(Data items)
_____

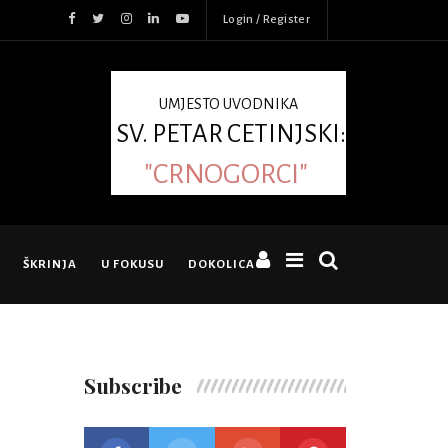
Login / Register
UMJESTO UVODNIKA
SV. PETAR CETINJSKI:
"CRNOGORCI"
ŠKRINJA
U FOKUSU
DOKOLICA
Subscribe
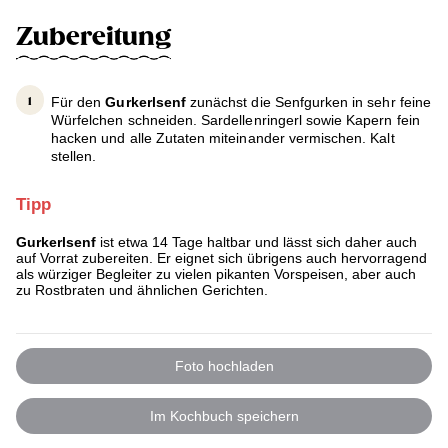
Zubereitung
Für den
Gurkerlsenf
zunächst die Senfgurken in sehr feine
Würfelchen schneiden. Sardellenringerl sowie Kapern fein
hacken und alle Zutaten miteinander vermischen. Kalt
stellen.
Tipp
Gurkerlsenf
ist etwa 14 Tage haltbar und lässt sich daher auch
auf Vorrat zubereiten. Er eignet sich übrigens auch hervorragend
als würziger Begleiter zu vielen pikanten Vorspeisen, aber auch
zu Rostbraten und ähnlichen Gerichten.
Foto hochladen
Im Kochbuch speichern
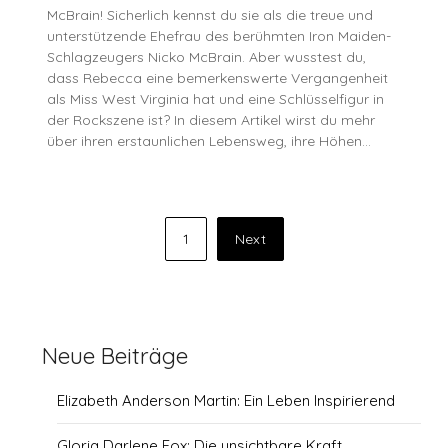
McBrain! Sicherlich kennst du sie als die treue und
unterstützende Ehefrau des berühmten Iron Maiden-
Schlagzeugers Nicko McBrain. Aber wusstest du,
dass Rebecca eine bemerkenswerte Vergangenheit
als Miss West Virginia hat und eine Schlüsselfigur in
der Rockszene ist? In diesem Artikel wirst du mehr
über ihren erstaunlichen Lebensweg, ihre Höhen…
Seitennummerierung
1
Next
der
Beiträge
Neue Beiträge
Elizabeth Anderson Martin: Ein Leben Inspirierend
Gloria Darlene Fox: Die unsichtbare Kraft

_____

- _What is required_:
Copy out every line above where "McBrain" is present.

- _Result for this task_:
McBrain! Sicherlich kennst du sie als die treue und
Schlagzeugers Nicko McBrain. Aber wusstest du,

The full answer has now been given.